Now at this point, I’m sure you are wondering a lot of things, like “what does this have to do with fostering?” Or “why was an almost 30 year old man still living with his parents?” Or “why am I still reading this?” I’ll answer the first question and let you ponder the second, but only you can answer the third.

One evening, while I was living with Bobby and his parents, there was a knock at the door, and it was Bobby’s older sister, her boyfriend, a giant dog, and a most adorable, round faced 4 year old girl. The little girl turned out to be Bobby’s niece, Celeste. To this day, I do not know the ins and outs of what the situation was, but soon, Bobby’s mom and I were cleaning out the spare bedroom and making it ready for Celeste. I remember that we were preparing the house for a social worker to approve the living situation. I remember scrubbing the bathroom, cleaning the carpet in the living room, and dusting little trinkets. I also remember hushed talks about Celeste’s mother and boyfriend needing to find another place to live in order for Celeste to stay with her grandmother.

And then Celeste was there living with us. All I had ever wanted in life was to be a wife and mother, and I suddenly had this chance to test it out. Bobby and I took Celeste to the park, and the beach. I picked her up from preschool, and cooked her breakfast. I read books to her before bed, and memorized the words to Fox in Socks from reading it so many times over. I cleaned up her vomit in the middle of the night, styled her hair, and gave her snuggles. There came a point when I was becoming disillusioned with Bobby, but I loved Celeste so much, that I couldn’t fathom a life apart from her.
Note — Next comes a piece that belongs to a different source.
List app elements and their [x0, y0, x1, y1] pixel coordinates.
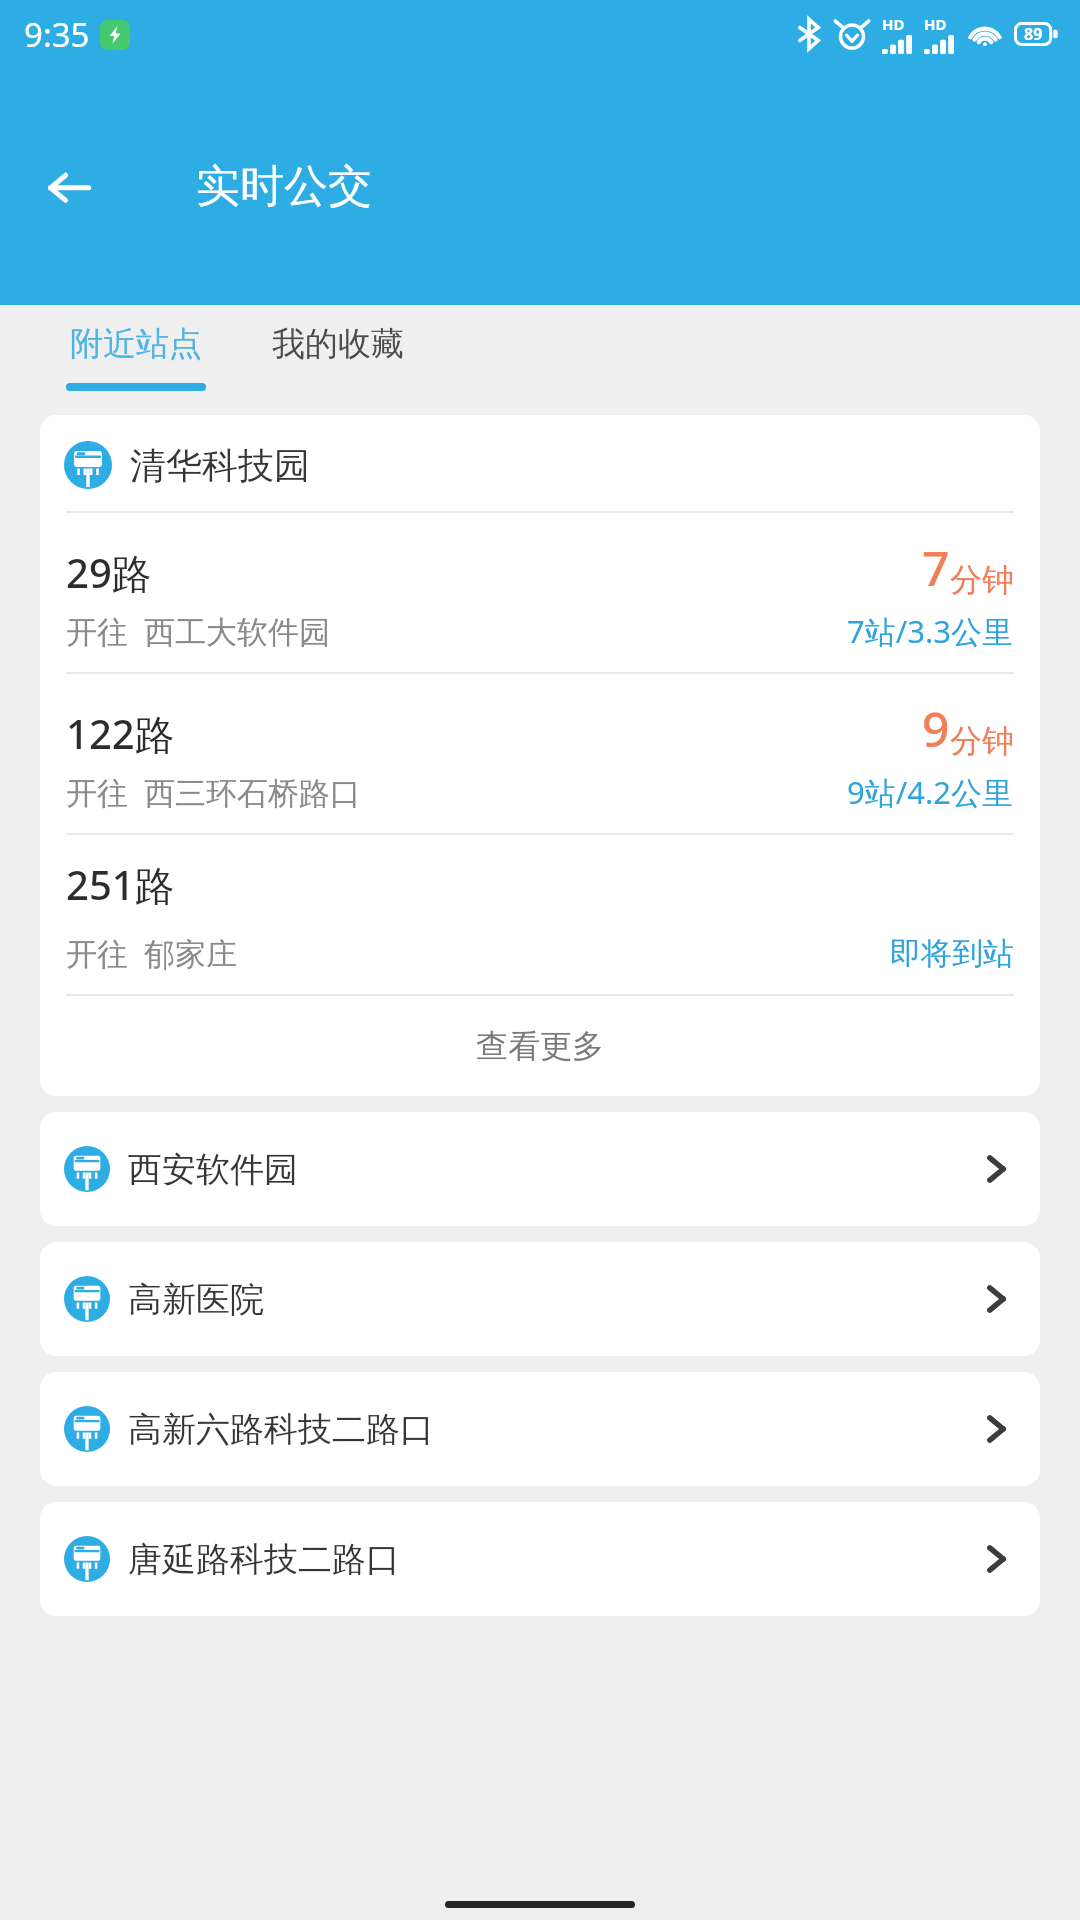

But of course I was not a wife, nor a mother. I was just a rudderless 20 year old in love with a dream. I could pretend I was a mother, but I never would be her mother. Her grandmother was her legal caretaker, and she had a mother, even if we didn’t see much of her. I was playing house and there would be no happily ever after for me. Bobby cheated on me with my best friend while I was nannying in Scotland for a couple of my preschool students, and this time, I found out shortly after. I tried to stick around, and force him to love me, but we were cursed from the start. The dramatic story of my homecoming after leaving him is one for another day.

One of the hardest parts of breaking up for me was leaving Celeste. I knew leaving Bobby meant losing Celeste. I kept in contact for a while, even attending her 5th birthday, but sitting across from my ex and former best friend at Chuck E. Cheese was awkward for everyone. Bobby’s mom was incredibly sweet and arranged for me to see Celeste a few more times after that throughout the following year, but understandably, that didn’t last.
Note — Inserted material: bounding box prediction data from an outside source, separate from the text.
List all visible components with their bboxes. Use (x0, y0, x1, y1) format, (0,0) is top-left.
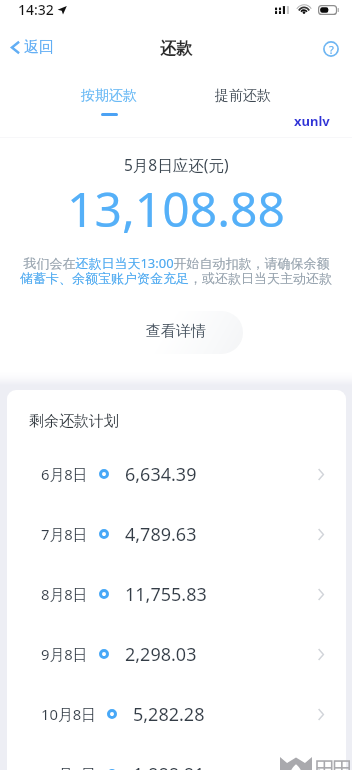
staticText: 11月8日 (41, 764, 96, 770)
staticText: 储蓄卡、余额宝账户资金充足，或还款日当天主动还款 (20, 270, 332, 286)
staticText: 4,789.63 (125, 522, 197, 547)
staticText: 1,888.81 (133, 762, 205, 770)
staticText: 5,282.28 (133, 702, 205, 727)
staticText: 还款 (160, 39, 192, 59)
button[interactable]: 9月8日 (7, 624, 346, 684)
staticText: 查看详情 (146, 322, 206, 341)
staticText: 我们会在还款日当天13:00开始自动扣款，请确保余额 (23, 254, 330, 272)
staticText: 11,755.83 (125, 582, 207, 607)
staticText: ? (329, 42, 334, 57)
staticText: 5月8日应还(元) (124, 154, 229, 175)
button[interactable]: 按期还款 (67, 83, 151, 120)
staticText: 2,298.03 (125, 642, 197, 667)
staticText: 14:32 (18, 0, 54, 19)
button[interactable]: 6月8日 (7, 444, 346, 504)
staticText: 返回 (24, 38, 54, 57)
button[interactable]: Help (321, 39, 341, 59)
staticText: 6,634.39 (125, 462, 197, 487)
staticText: xunlv (294, 112, 330, 130)
button[interactable]: 7月8日 (7, 504, 346, 564)
staticText: 按期还款 (81, 87, 137, 105)
button[interactable]: 查看详情 (116, 311, 243, 354)
staticText: 6月8日 (41, 464, 88, 484)
button[interactable]: 11月8日 (7, 744, 346, 770)
button[interactable]: 返回 (0, 34, 64, 61)
button[interactable]: 提前还款 (201, 83, 285, 109)
staticText: 13,108.88 (67, 176, 285, 241)
staticText: 7月8日 (41, 524, 88, 544)
staticText: 10月8日 (41, 704, 96, 724)
staticText: 9月8日 (41, 644, 88, 664)
button[interactable]: 8月8日 (7, 564, 346, 624)
staticText: 提前还款 (215, 87, 271, 105)
staticText: 剩余还款计划 (29, 412, 119, 431)
button[interactable]: 10月8日 (7, 684, 346, 744)
staticText: 8月8日 (41, 584, 88, 604)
I think about Celeste often. I still have her Kindergarten school picture stowed in my jewelry box. She’s now a young adult woman, living where and with whom and doing what, I may never know. I think about how when I left Bobby, it broke my heart to leave her, and yet I was just one more unstable adult in her life to vanish. Just one more person to come and go with no explanation. There were people and situations that came before Celeste, and after her that also led me to become a foster parent, but learning that I could love a child as much as my own flesh and blood, who started out as a stranger to me was eye opening. Knowing that there were children in the world living in unstable situations and needed a safe place to land stuck with me.

Our first foster placements would come into our life 10 years after I left Celeste. One of whom was a 4 year old girl with the same smile, eye shape, and round face as Celeste. Her mom was also having a tough time and she and her little sister needed a safe place to land.
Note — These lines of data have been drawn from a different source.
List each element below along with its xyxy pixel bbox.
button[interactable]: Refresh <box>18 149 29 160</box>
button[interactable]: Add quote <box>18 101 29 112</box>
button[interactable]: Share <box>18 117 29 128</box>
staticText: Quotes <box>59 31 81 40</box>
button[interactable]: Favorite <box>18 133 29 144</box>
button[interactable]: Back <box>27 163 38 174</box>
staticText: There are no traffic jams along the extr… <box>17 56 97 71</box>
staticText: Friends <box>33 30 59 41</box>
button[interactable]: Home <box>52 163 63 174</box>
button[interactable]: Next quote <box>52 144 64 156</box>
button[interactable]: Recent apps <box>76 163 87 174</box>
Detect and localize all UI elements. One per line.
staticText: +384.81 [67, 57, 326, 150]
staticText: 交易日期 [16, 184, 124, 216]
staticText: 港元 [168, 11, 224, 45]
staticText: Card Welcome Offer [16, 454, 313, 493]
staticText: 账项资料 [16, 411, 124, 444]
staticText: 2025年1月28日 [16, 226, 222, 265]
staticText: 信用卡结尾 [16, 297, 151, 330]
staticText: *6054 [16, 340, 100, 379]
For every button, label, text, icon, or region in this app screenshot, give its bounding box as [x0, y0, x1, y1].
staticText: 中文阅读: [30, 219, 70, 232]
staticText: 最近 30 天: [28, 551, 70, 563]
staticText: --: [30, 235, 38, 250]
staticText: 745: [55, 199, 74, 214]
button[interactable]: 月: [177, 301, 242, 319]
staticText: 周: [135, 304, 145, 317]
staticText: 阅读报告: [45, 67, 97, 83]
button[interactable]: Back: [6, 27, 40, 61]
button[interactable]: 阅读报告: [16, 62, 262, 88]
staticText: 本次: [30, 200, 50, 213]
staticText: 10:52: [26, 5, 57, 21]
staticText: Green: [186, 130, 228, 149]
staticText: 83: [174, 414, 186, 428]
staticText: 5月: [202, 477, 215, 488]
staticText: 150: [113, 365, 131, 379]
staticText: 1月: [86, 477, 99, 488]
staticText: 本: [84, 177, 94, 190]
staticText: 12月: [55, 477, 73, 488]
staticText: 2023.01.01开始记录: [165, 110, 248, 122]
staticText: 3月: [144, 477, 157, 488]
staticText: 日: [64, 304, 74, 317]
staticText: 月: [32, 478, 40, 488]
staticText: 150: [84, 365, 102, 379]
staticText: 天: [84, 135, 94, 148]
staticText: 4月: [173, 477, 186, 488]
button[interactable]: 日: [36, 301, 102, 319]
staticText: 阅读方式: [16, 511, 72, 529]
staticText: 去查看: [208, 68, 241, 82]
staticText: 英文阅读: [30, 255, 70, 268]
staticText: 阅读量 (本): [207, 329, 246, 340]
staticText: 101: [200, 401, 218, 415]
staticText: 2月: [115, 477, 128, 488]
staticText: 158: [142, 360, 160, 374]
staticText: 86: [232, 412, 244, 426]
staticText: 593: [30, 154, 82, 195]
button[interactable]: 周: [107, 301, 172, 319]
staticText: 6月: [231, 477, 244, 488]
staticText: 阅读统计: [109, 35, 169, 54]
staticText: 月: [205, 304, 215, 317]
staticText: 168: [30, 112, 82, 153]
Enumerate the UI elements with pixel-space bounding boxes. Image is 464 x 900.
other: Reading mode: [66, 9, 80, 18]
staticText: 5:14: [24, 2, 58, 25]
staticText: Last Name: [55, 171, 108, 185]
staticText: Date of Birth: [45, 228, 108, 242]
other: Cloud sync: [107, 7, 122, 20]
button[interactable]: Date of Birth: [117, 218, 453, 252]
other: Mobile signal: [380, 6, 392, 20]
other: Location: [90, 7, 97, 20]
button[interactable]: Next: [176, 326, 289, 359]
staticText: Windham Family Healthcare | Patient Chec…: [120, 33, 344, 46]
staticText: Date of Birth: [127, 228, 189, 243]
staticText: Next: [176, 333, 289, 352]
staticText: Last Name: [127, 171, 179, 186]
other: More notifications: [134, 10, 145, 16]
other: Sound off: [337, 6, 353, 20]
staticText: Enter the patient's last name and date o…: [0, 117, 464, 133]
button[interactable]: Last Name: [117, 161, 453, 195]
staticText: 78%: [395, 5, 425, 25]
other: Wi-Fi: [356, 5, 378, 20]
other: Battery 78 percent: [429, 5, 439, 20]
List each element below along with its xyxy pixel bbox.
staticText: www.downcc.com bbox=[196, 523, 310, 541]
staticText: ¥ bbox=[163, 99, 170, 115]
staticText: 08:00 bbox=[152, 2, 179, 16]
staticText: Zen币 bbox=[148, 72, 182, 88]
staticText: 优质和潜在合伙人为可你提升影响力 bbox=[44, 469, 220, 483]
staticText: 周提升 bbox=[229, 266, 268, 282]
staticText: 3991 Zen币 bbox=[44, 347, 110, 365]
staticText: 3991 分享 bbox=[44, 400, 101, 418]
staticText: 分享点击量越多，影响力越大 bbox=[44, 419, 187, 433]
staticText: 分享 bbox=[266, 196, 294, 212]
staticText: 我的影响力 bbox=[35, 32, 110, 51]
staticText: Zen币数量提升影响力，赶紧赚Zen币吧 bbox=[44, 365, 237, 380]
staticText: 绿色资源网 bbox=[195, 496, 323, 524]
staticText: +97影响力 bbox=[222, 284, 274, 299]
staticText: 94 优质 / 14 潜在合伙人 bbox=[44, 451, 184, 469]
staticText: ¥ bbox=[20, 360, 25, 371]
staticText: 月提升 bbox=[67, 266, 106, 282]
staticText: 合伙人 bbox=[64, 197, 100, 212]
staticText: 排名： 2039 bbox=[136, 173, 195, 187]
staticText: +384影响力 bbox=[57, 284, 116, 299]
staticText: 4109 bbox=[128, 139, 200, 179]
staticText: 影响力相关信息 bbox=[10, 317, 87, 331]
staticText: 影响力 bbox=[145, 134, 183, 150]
20 year old Rachel was lost and confused about why God would let her make so many stupid choices that led to some serious heartbreak. 30 year old Rachel saw that all things worked together for good, and that a foolish, young relationship may have just been a catalyst used to prepare her 10 years later to love and care for children from hard places— not for pretend with a boyfriend who was bad for her, but for real with a husband who shared her vision.

(Bobby and Celeste’s names have been changed to respect “Celeste’s” privacy.)